▸ **PROMPT**: Filter these entries down to lines holding "application".

Dataset entries
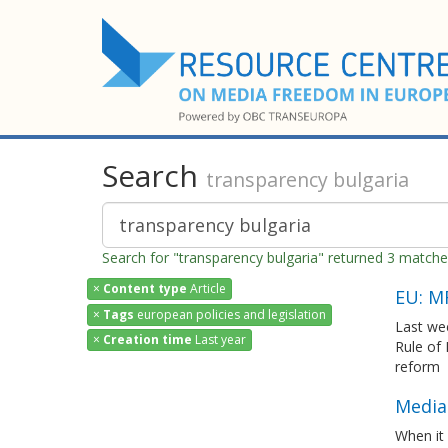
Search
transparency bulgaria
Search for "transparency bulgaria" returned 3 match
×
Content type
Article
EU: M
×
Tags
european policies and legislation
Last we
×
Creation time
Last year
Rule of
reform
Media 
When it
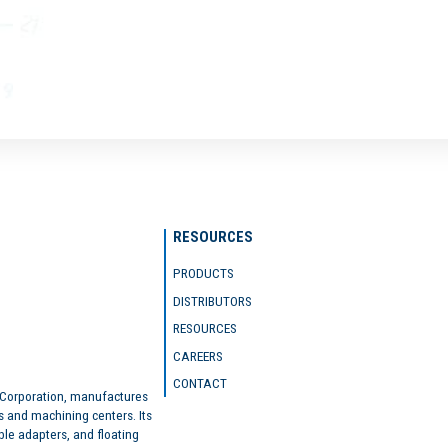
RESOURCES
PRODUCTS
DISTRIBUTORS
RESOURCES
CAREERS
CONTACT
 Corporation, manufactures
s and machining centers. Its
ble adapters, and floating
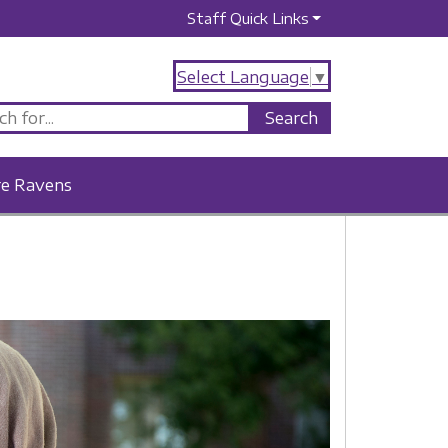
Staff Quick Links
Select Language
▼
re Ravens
==
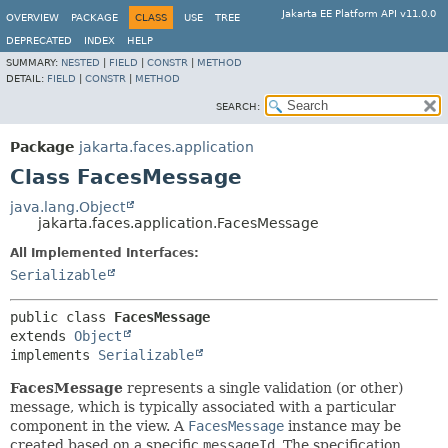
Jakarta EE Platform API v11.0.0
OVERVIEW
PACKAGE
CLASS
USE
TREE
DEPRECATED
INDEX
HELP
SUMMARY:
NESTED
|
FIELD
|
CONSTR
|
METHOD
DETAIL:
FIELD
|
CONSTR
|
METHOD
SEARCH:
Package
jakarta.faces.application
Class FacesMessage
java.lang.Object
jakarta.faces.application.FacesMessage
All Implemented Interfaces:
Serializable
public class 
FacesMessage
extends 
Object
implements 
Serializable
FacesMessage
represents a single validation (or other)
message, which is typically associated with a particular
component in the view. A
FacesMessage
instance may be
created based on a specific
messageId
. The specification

▸ **TASK SOLUTION**:
jakarta.faces.application
jakarta.faces.application.FacesMessage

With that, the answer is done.